Coat and shirt by Gucci; Watch: Montblanc 1858 Geosphere Limited Edition.
“To be honest, I don’t really set an ultimate goal in my acting career,” Wong tells us. “I’m more of a process person, I don’t emphasise much on the destination. It’s the journey that counts.” This wasn’t a calculated chess game in which the final move was to break the Chinese market and win the girl. It was work. “For me, it is one job at a time, then move on to the next, to perform the best I can in every task assigned. It’s as simple as that!”
Then again, as calm and candid as Wong may seem, it’s no easy task to get inside the actor’s head. He doesn’t give much—if anything—away. His millions of followers on Weibo and Instagram know this; they swarm his photos with likes and emojis, broadcasting their appreciation for his very fine cheekbones, his ethereal complexion (SK-II? Weekly laser appointments? DM us, LW), and his extremely impressive sculpted six-pack, but it would take a master linguist to discern much from his captions. They are by turn cryptic and cautious (unless it’s #sponcon)—sakura in Singapore, ‘caption this’, sometimes just a single emoji.
Knitwear, trousers and boots all by Saint Laurent by Anthony Vaccarello; Watch: Montblanc 1858 Automatic; Accessories all by Montblanc.

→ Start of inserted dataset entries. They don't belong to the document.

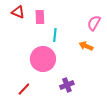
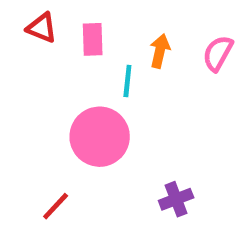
orange arrow: (86, 46) -> (160, 51), moved, turned 80
purple cross: (67, 85) -> (176, 199), moved

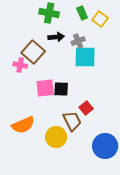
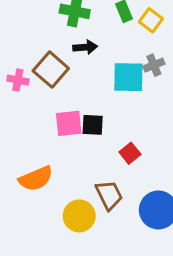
gray cross: (78, 41) -> (154, 65), moved
pink cross: (20, 65) -> (18, 80), moved
brown trapezoid: (72, 121) -> (109, 195), moved
yellow circle: (56, 137) -> (79, 216), moved

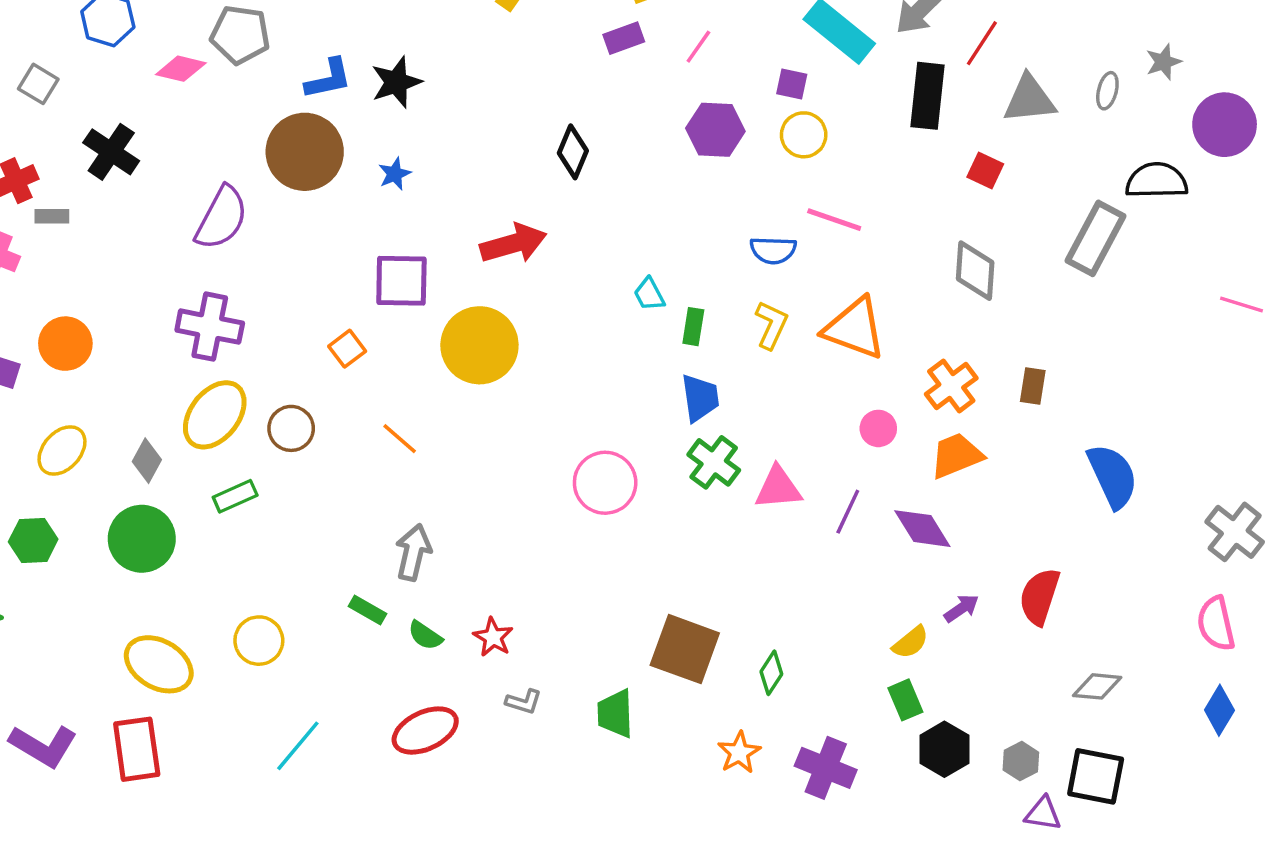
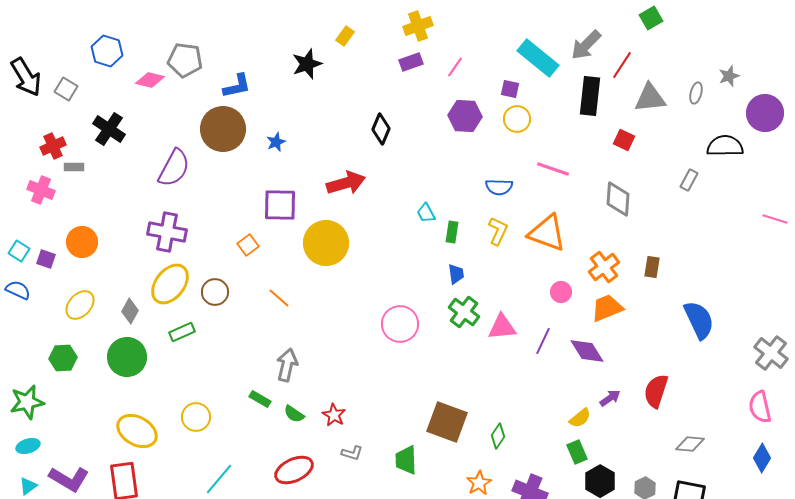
black star: (396, 82) -> (307, 64), moved
pink line: (834, 220) -> (553, 169), moved
gray rectangle: (1096, 238) -> (689, 180), size x0.5
blue trapezoid: (700, 398) -> (456, 274), size x0.7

That’s because the Malaysian-turned-Singaporean-turned-adopted-Chinese-star isn’t here to grub around in gossip or trade in tantalising trade secrets. Let others waste their time with that; he’s here to work. Wong has been flying between the three countries and more for years, often touching down in a city to work one night and then flying off to the next stop in the morning; eat, sleep, rinse, repeat. It’s back-breaking, soul-crushing work that only a young man could countenance (Wong turns a tender 31 this year). Who has the time to be crafting pretend-garrulous stories for Instagram? Of course he deals with it with admirable stoicism—and even if he didn’t, he wouldn’t tell you about it. Hopping between cities is part of the job, and one that he’s become very good at.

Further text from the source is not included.